News from the Tennessee Valley State, Local and National news
FRIDAY, JUNE 1, 2007

Riley signs slavery apology

By Phillip Rawls
Associated Press Writer

MONTGOMERY — Gov. Bob Riley signed a legislative resolution Thursday expressing “profound regret” for Alabama’s role in slavery and apologizing for slavery’s wrongs and lingering effects on the United States.

The action by the Republican governor came one week after the Democrat-controlled Legislature approved the resolution, and it makes the resolution official.

Alabama is the fourth Southern state to pass a slavery apology, following votes by the legislatures in Maryland, Virginia and North Carolina.

The governor’s signing occurred in the state Capitol, which also served as the first capitol of the Confederacy in 1861. The Capitol also was the end of the Selma-to-Montgomery voting rights march that led to passage of the 1965 Voting Rights Act.

“Slavery was evil and is a part of American history,” Riley said.

But he said he also signed the resolution because it offered an opportunity to present Alabama in a new image.

“I think that this is just another foundational point that we have that we can go back and talk about how much progress we’ve made and try to remove some of those negative stereotypes that have been out there for a while. Alabama’s a different state today and we should be proud of it,” Riley said.

When the Rev. Martin Luther King Jr. led the voting rights march in 1965, Alabama’s Legislature was all white. Now it is one-fourth black.

A sponsor of the resolution, Rep.
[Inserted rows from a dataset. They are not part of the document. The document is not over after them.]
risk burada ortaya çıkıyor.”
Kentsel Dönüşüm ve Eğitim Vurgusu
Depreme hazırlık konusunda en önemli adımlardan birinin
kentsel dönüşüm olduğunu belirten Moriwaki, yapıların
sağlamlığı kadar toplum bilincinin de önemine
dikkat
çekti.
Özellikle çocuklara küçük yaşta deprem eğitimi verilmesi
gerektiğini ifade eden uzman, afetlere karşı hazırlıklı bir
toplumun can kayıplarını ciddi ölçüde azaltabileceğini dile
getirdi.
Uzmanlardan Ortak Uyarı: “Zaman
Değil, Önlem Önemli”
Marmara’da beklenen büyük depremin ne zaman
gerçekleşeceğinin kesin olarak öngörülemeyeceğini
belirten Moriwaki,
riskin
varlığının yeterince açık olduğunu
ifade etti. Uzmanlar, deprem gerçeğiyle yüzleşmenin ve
Mary Moore, D-Birmingham, said Riley kept a commitment made weeks ago to sign the resolution even though some in his own party opposed it. “This proves Alabama is open for everyone and we are ready to improve race relations,” she said.

She said debate over apology resolutions in Alabama and other states has been beneficial.

“The issue of slavery and its impact on the country had been kept in the closet until a few Southern states said we want to take it out of the closet,” she said.

Republicans who opposed the bill said it was inflammatory and could open the door for descendants of slaves to seek reparations.

The Alabama resolution describes “centuries of brutal dehumanization and injustices” and says “the vestiges of slavery are ever before African-American citizens.” It also says the House and Senate “express our profound regret for the State of Alabama’s role in slavery and that we apologize for the wrongs inflicted by slavery and its after effects in the United States of America.”

Another sponsor, Sen. Hank Sanders, D-Selma, said it will help Alabama’s image.